Three narrative threads jostle for space in My October, Claire Holden Rothman’s first novel since The Heart Specialist, which was longlisted for the 2009 Scotiabank Giller Prize. The first recalls the turbulent events of October 1970 in Quebec, during which the FLQ held a British diplomat hostage for 59 days. Another strand operates on a meta level, dwelling on language, the writing life, and the act of translation, which, within the French-English divide, is both a bridge and a betrayal. (It’s here that Rothman, also a translator, is at her most reflective.) The third, and main, storyline involves a family (melo)drama of a failing marriage.

All three plotlines intersect when, in October 2001, 14-year-old Hugo brings a vintage gun to school, to the shock of his father, Luc Lévesque, a writer and icon of Quebec nationalism, and his mother, Hannah, the dutiful translator of her husband’s work. Both parents have personal connections to the events of 1970.

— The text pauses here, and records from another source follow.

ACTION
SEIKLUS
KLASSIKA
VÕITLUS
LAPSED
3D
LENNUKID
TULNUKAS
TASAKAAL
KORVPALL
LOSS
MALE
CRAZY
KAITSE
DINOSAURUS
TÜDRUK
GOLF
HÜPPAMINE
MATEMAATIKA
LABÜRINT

The rule of three carries over to the novel’s structure, divided into three main parts that toggle uncomfortably among the inner workings of father, son, and mother. But while form and content align, the latter suffers from a tendency to overplot and, as the title suggests, a desire to graft a family story onto a particularly nasty chapter in Canadian history.

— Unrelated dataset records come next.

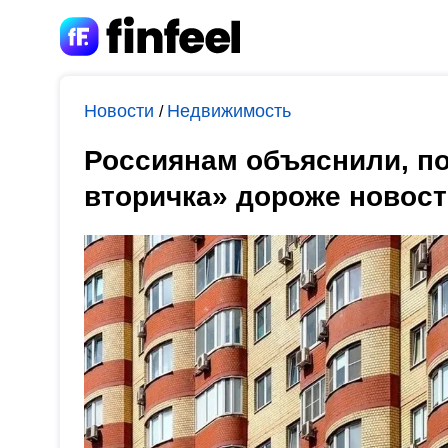
Новости
Недвижимость
/
Россиянам объяснили, по
вторичка» дороже новост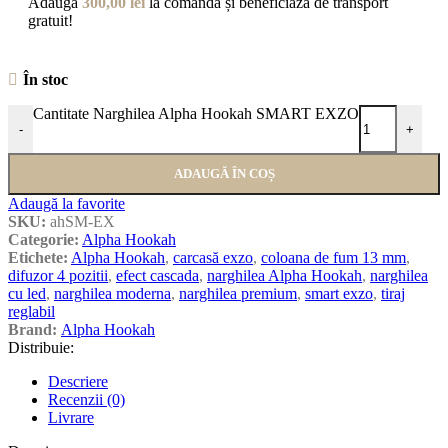
Adaugă
300,00
lei
la comandă și beneficiază de transport
gratuit!
În stoc
Cantitate Narghilea Alpha Hookah SMART EXZO
-
+
ADAUGĂ ÎN COȘ
Adaugă la favorite
SKU:
ahSM-EX
Categorie:
Alpha Hookah
Etichete:
Alpha Hookah
,
carcasă exzo
,
coloana de fum 13 mm
,
difuzor 4 pozitii
,
efect cascada
,
narghilea Alpha Hookah
,
narghilea
cu led
,
narghilea moderna
,
narghilea premium
,
smart exzo
,
tiraj
reglabil
Brand:
Alpha Hookah
Distribuie:
Descriere
Recenzii (0)
Livrare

There’s no compelling reason for this story to unfold in October 2001, except to make (admittedly sharp) references to violent versus non-violent resistance within Quebec and in the immediate wake of the 9/11 attacks. But it’s the personal, not the political, that suffers most. Too much internal struggle rests on Hugo’s underdeveloped shoulders to lend the novel serious resonance. Rothman also stops short of convincing us that Hugo’s parents have ever been a loving couple. Luc is abrasive – a fantasy of the French intellectual as horny curmudgeon – while Hannah’s long-suffering-wife goodness borders on the Victorian.

The somewhat happy ending is not only unearned (and glossed over) but so Hollywood that it makes awakening the ghosts of Quebec’s past feel more like a violation than a literary intervention.